This vignette provides documentation for the different warnings and
messages that are implemented for the package. Results of calls (eg
printing of data frames following set_contrasts
) will be
hidden, but warnings and messages will still be shown. Code chunks will
be self-contained, so bear with a little repetitiveness. I will
primarily be using the sum_code
function because it is the
shortest one to write.
User will be notified if a non-factor column is coerced to a factor
with set_contrasts
and enlist_contrasts
:
User will be notified if there exist other factors in the dataframe
that have not been set in a call to set_contrasts
or
enlist_contrasts
. Unordered factors are color coded in
blue, while ordered factors are colored red. The default contrasts from
options("contrasts")
are also displayed and color coded
accordingly.
my_data <- mtcars
my_data$gear <- ordered(my_data$gear)
my_data$carb <- factor(my_data$carb)
my_data$cyl <- factor(my_data$cyl)
set_contrasts(my_data, cyl ~ sum_code)
#> Expect contr.treatment or contr.poly for unset factors: gear carb
Ordered factors by default use contr.poly
and return
coefficient estimates interpretable as nth-degree polynomial trends.
Typically, contrast matrices are set for unordered factors, so ordered
factors are a bit of a special case. So, user will be notified if
setting the contrasts for an ordered factor with
set_contrasts
or enlist_contrasts
User will be warned if attempting to set contrasts on a factor with only one level. If the user sets contrasts for multiple variables, any variables with more than one level will successfully be computed. However, the variables with only one level will just show no results.
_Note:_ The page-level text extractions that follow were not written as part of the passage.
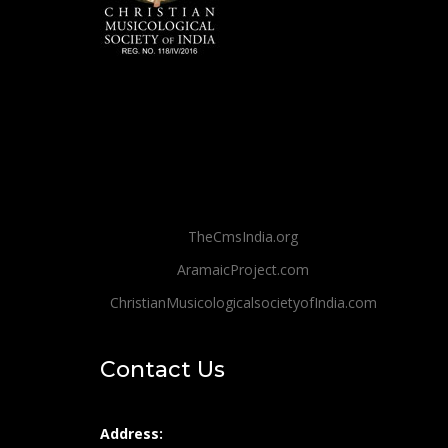
TheCmsIndia.org
AramaicProject.com
ChristianMusicologicalsocietyofIndia.com
Contact Us
Address: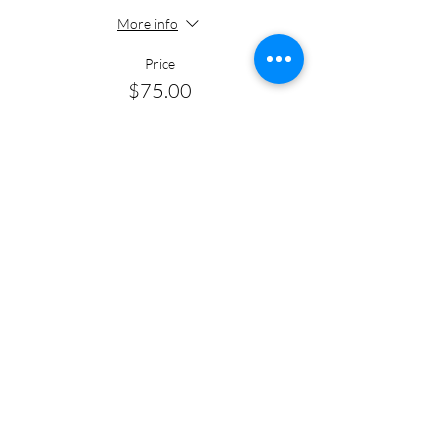
More info
Price
$75.00
+$1.88 ticket service fee
Quantity
Total
$0.00
Checkout
Share this event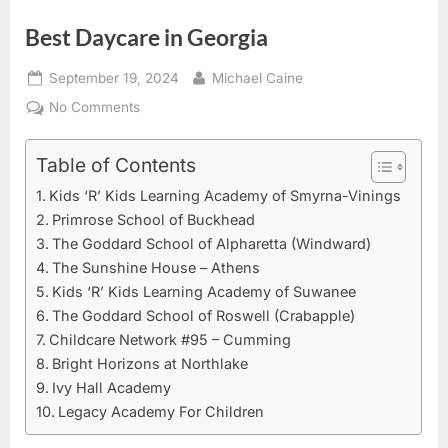
Best Daycare in Georgia
Posted
By
September 19, 2024
Michael Caine
on
on
No Comments
Best
Daycare
Table of Contents
in
Kids ‘R’ Kids Learning Academy of Smyrna-Vinings
Georgia
Primrose School of Buckhead
The Goddard School of Alpharetta (Windward)
The Sunshine House – Athens
Kids ‘R’ Kids Learning Academy of Suwanee
The Goddard School of Roswell (Crabapple)
Childcare Network #95 – Cumming
Bright Horizons at Northlake
Ivy Hall Academy
Legacy Academy For Children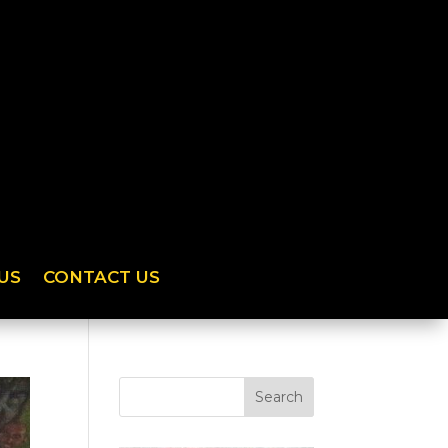
US
CONTACT US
Note the output in the example below.
my_data <- data.frame(foo = factor("A"),
boo = factor(c("B", "C")))
enlist_contrasts(my_data, foo ~ sum_code, boo ~ sum_code)
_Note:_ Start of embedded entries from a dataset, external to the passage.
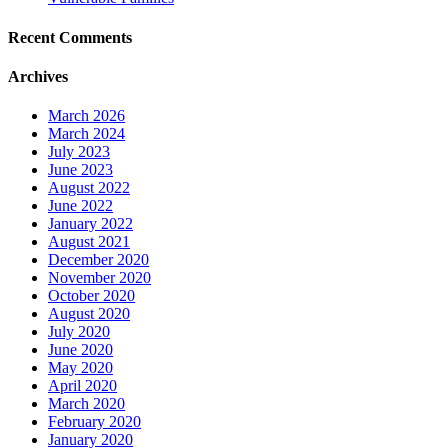
Recent Comments
Archives
March 2026
March 2024
July 2023
June 2023
August 2022
June 2022
January 2022
August 2021
December 2020
November 2020
October 2020
August 2020
July 2020
June 2020
May 2020
April 2020
March 2020
February 2020
January 2020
#> Warning: Contrasts undefined for factors with only one level: foo
#> $boo
#> C
#> B -1
#> C 1
Related to the above, if the user only sets contrasts on factors that have only one level, an error will be thrown. The above warning will also be shown.
my_data <- data.frame(foo = factor("A"),
boo = factor(c("B", "C")))
try(enlist_contrasts(my_data, foo ~ sum_code))
#> Expect contr.treatment or contr.poly for unset factors: boo
#> Warning: Contrasts undefined for factors with only one level: foo
#> Error in enlist_contrasts(my_data, foo ~ sum_code) :
#> No factors with more than 1 level found
Contrastable provides some flexibility in how contrasts are passed to formulas. Under the hood, methods are defined for the following object classes:
You’ll receive a warning if you use something else and the default contrast (depending on ordered or unordered) will be used instead.
my_matrix <- sum_code(3) # current class is "matrix" "array"
class(my_matrix) <- "foo" # now class is "foo"
set_contrasts(mtcars, cyl ~ my_matrix) # idk what to do with "foo" objects
#> Converting to factors: cyl
#> Warning in use_contrasts.default(factor_col = get(params[["factor_col"]], :
#> Can't set contrasts with object of class foo. Using unordered default
#> contr.treatment
So long as the object inherits one of the above classes though it will work as expected. Accordingly, note that no class coercion happens here.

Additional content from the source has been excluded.